In recent months, the Department of Labor (DOL) has raised concerns about cybersecurity and employee benefit plans. Employee benefit plans may be vulnerable to cyber-attacks and thus exposed to risks relating to privacy, security, and fraud. Plan administrators, or those charged with governance, have an ERISA fiduciary duty with respect to the management of the plan, which encompasses the duty to care for personally identifiable information (PII) and protected health information (PHI).

Most plan sponsors and service organizations now use electronic means to conduct financial transactions for the plan (such as the remittance of participant and/or sponsor contributions) and to interface with participants (for instance, permitting participants to electronically initiate a new loan or request a plan distribution).
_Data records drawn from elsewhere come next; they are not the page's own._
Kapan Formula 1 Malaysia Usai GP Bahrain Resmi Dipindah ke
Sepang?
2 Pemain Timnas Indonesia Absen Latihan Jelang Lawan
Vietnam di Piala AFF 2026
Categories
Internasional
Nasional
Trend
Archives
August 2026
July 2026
It is these electronic records, and the related investment transactions, that may be at risk to a cyber-attack. Potential at-risk PII data includes information such as social security number, date of birth, email address, etc.  While PII might seem to be an unlikely target, it has significant value to cybercriminals since it is permanently associated with an individual (unlike a credit card account number, PII cannot be easily “cancelled”) and therefore can be exploited over a longer period of time.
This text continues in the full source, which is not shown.